Aretha Franklin on Beyonce Lip-Synching Controversy: "I Thought It Was Funny"
Aretha Franklin is giving Beyonce some R-E-S-P-E-C-T for making the call to go with a pre-recorded track during her much-talked about rendition of the "Star Spangled Banner" at President Obama's inauguration on Monday, Jan. 21.
The Queen of Soul, who performed at Obama's first inauguration back in 2009, told ABC News in an interview posted Jan. 22 that she "really laughed" when she found out that the "Love on Top" singer didn't sing live.
"I thought it was funny because the weather down there was about 46 or 44 degrees and for most singers that is just not good singing weather," she said. "I thought it was really funny, but she did a beautiful job with the pre-record … next time I'll probably do the same."
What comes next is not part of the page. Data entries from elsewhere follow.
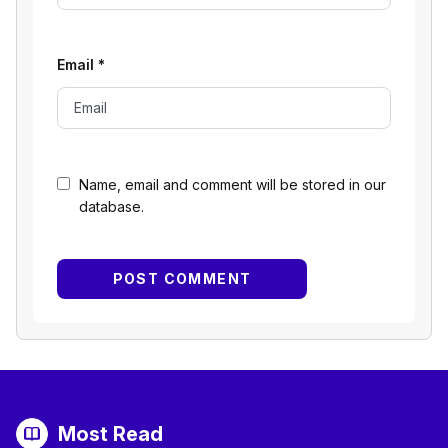
Email
*
Name, email and comment will be stored in our
database.
Most Read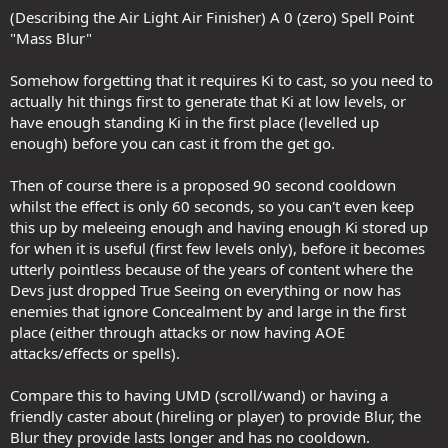
(Describing the Air Light Air Finisher) A 0 (zero) Spell Point
"Mass Blur"
Somehow forgetting that it requires Ki to cast, so you need to
actually hit things first to generate that Ki at low levels, or
have enough standing Ki in the first place (levelled up
enough) before you can cast it from the get go.
Then of course there is a proposed 90 second cooldown
whilst the effect is only 60 seconds, so you can't even keep
this up by meleeing enough and having enough Ki stored up
for when it is useful (first few levels only), before it becomes
utterly pointless because of the years of content where the
Devs just dropped True Seeing on everything or now has
enemies that ignore Concealment by and large in the first
place (either through attacks or now having AOE
attacks/effects or spells).
Compare this to having UMD (scroll/wand) or having a
friendly caster about (hireling or player) to provide Blur, the
Blur they provide lasts longer and has no cooldown.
Franklin, 70, added that she personally chose to sing her rendition of "My Country 'Tis of Thee" live in 2009 because she "wanted to give people the real thing and pre-recording never crossed my mind."
"I think it's optional really, it's up to the artist," the legendary singer pointed out. "In 2009, I wanted everything to be live and on the real side for the moment as it actually happened. Those were my feelings for my performance, but having come face to face with 28, 22 degrees I am not surprised she pre-recorded."
Franklin has admitted to lip-synching before herself, for a performance of the national anthem during the NBA Finals in June 2004.
On Tuesday, Jan. 22, a rep for the U.S. Marine Corp Band told several media outlets that Beyonce, 31, had chosen to lip-sync over a pre-recorded track at the last minute.
"We received last-minute word that Beyonce was going to use the pre-recorded vocal track," rep Kristen DuBois told the New York Post's Page Six. "Those were the instructions we were given. We don't know what the reason why."
Shortly afterward, however, a rep for the organization came forward to shoot down DuBois' claims, asserting that "no one in the Marine Band is in a position to assess whether it was live or pre-recorded."
And, according to Franklin, the singer's decision ultimately came down to an issue of control, not incompetence.
"She wanted her performance to be what she wanted to be and she realized it wasn't going to be the way she wanted it to be or she was going to be running a risk," she told ABC News. "That's probably why she pre-recorded exactly how she wanted it to be heard."